_Exercise prompt_
Below are entries; copy exactly the lines from the one with "relationships with your customers. And" through the one with "customers, and it has been around for", both included, and leave out the rest.

==========

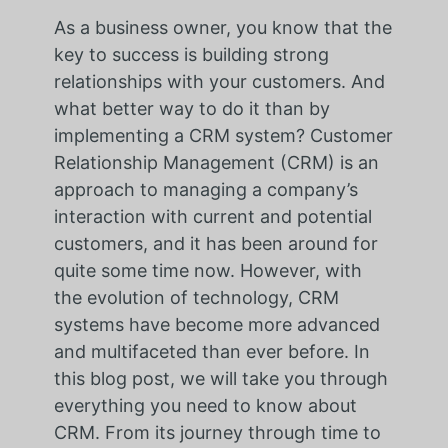
As a business owner, you know that the
key to success is building strong
relationships with your customers. And
what better way to do it than by
implementing a CRM system? Customer
Relationship Management (CRM) is an
approach to managing a company’s
interaction with current and potential
customers, and it has been around for
quite some time now. However, with
the evolution of technology, CRM
systems have become more advanced
and multifaceted than ever before. In
this blog post, we will take you through
everything you need to know about
CRM. From its journey through time to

==========

_Answer box_
relationships with your customers. And
what better way to do it than by
implementing a CRM system? Customer
Relationship Management (CRM) is an
approach to managing a company’s
interaction with current and potential
customers, and it has been around for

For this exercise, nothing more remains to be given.